Intel QAT on A2SDi-8C-HLN4F causes massive data corruption with dm-crypt + xfs

From: Kyle Sanderson
Date: Sat Feb 19 2022 - 00:02:44 EST


A2SDi-8C-HLN4F has IQAT enabled by default, when this device is
attempted to be used by xfs (through dm-crypt) the entire kernel
thread stalls forever. Multiple users have hit this over the years
(through sporadic reporting) - I ended up trying ZFS and encryption
wasn't an issue there at all because I guess they don't use this
device. Returning to sanity (xfs), I was able to provision a dm-crypt
volume no problem on the disk, however when running mkfs.xfs on the
volume is what triggers the cascading failure (each request kills a
kthread).
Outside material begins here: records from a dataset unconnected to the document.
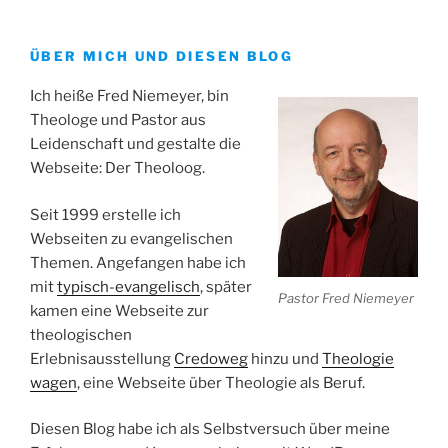
ÜBER MICH UND DIESEN BLOG
Ich heiße Fred Niemeyer, bin
Theologe und Pastor aus
Leidenschaft und gestalte die
Webseite: Der Theoloog.
Seit 1999 erstelle ich
Webseiten zu evangelischen
Themen. Angefangen habe ich
mit
typisch-evangelisch
, später
Pastor Fred Niemeyer
kamen eine Webseite zur
theologischen
Erlebnisausstellung
Credoweg
hinzu und
Theologie
wagen
, eine Webseite über Theologie als Beruf.
Diesen Blog habe ich als Selbstversuch über meine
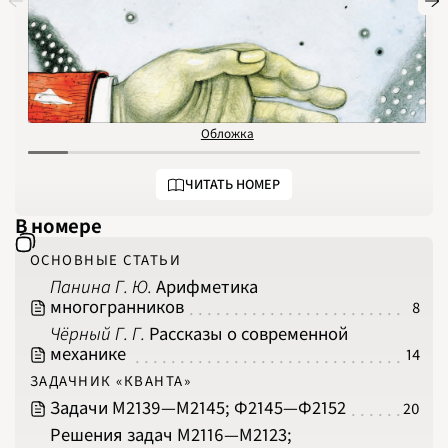
НОМЕРА
СТАТЬИ
ЗАДАЧИ
УКАЗАТЕЛИ
РУБРИКАТОРЫ
О 
Обложка
О
1970
1971
1972
1973
ЧИТАТЬ НОМЕР
1974
1975
1976
В номере
1977
1978
1979
ОСНОВНЫЕ СТАТЬИ
1980
1981
Панина Г. Ю.
Арифметика
1982
многогранников
8
1983
1984
Чёрный Г. Г.
Рассказы о современной
1985
1986
механике
14
1987
1988
ЗАДАЧНИК «КВАНТА»
1989
1990
Задачи М2139‍—‍М2145; Ф2145‍—‍Ф2152
20
1991
1992
Решения задач М2116‍—‍М2123;
1993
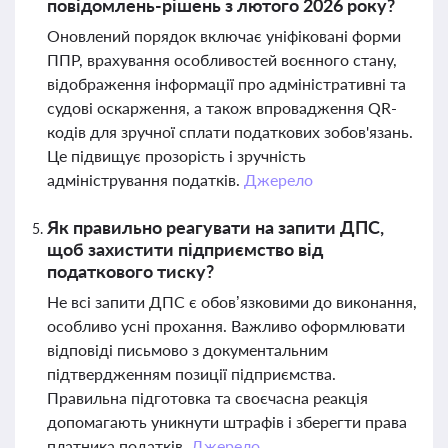
повідомлень-рішень з лютого 2026 року?
Оновлений порядок включає уніфіковані форми
ППР, врахування особливостей воєнного стану,
відображення інформації про адміністративні та
судові оскарження, а також впровадження QR-
кодів для зручної сплати податкових зобов'язань.
Це підвищує прозорість і зручність
адміністрування податків.
Джерело
Як правильно реагувати на запити ДПС,
щоб захистити підприємство від
податкового тиску?
Не всі запити ДПС є обов’язковими до виконання,
особливо усні прохання. Важливо оформлювати
відповіді письмово з документальним
підтвердженням позиції підприємства.
Правильна підготовка та своєчасна реакція
допомагають уникнути штрафів і зберегти права
платника податків.
Джерело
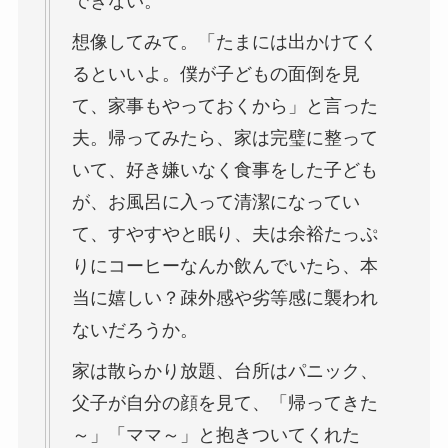
できない。
想像してみて。「たまには出かけてく
るといいよ。僕が子どもの面倒を見
て、家事もやっておくから」と言った
夫。帰ってみたら、家は完璧に整って
いて、好き嫌いなく食事をした子ども
が、お風呂に入って清潔になってい
て、すやすやと眠り、夫は余裕たっぷ
りにコーヒーなんか飲んでいたら、本
当に嬉しい？疎外感や劣等感に襲われ
ないだろうか。
家は散らかり放題、台所はパニック、
父子が自分の顔を見て、「帰ってきた
～」「ママ～」と抱きついてくれた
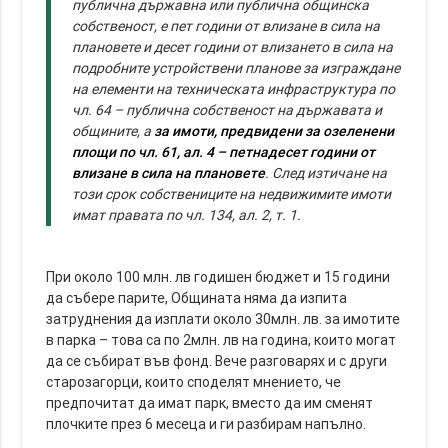
публична държавна или публична общинска
собственост, е пет години от влизане в сила на
плановете и десет години от влизането в сила на
подробните устройствени планове за изграждане
на елементи на техническата инфраструктура по
чл. 64 – публична собственост на държавата и
общините, а
за имоти, предвидени за озеленени
площи по чл. 61, ал. 4 – петнадесет години от
влизане в сила на плановете
. След изтичане на
този срок собствениците на недвижимите имоти
имат правата по чл. 134, ал. 2, т. 1.
При около 100 млн. лв годишен бюджет и 15 години
да събере парите, Общината няма да изпита
затруднения да изплати около 30млн. лв. за имотите
в парка – това са по 2млн. лв на година, които могат
да се събират във фонд. Вече разговарях и с други
старозагорци, които споделят мнението, че
предпочитат да имат парк, вместо да им сменят
плочките през 6 месеца и ги разбирам напълно.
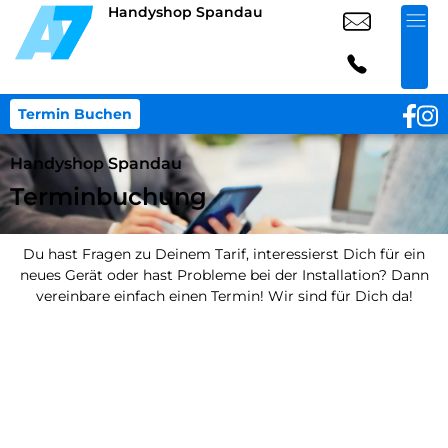
Handyshop Spandau
Termin Buchen
Handyshop Spandau
Terminbuchung
Du hast Fragen zu Deinem Tarif, interessierst Dich für ein
neues Gerät oder hast Probleme bei der Installation? Dann
vereinbare einfach einen Termin! Wir sind für Dich da!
Disabling IQAT on the south bridge results in a working
system, however this is not the default configuration for the
distribution of choice (Ubuntu 20.04.3 LTS), nor the motherboard. I'm
convinced this never worked properly based on the lack of popularity
for kernel encryption (crypto), and the embedded nature that
SuperMicro has integrated this device in collaboration with intel as
it looks like the primary usage is through external accelerator cards.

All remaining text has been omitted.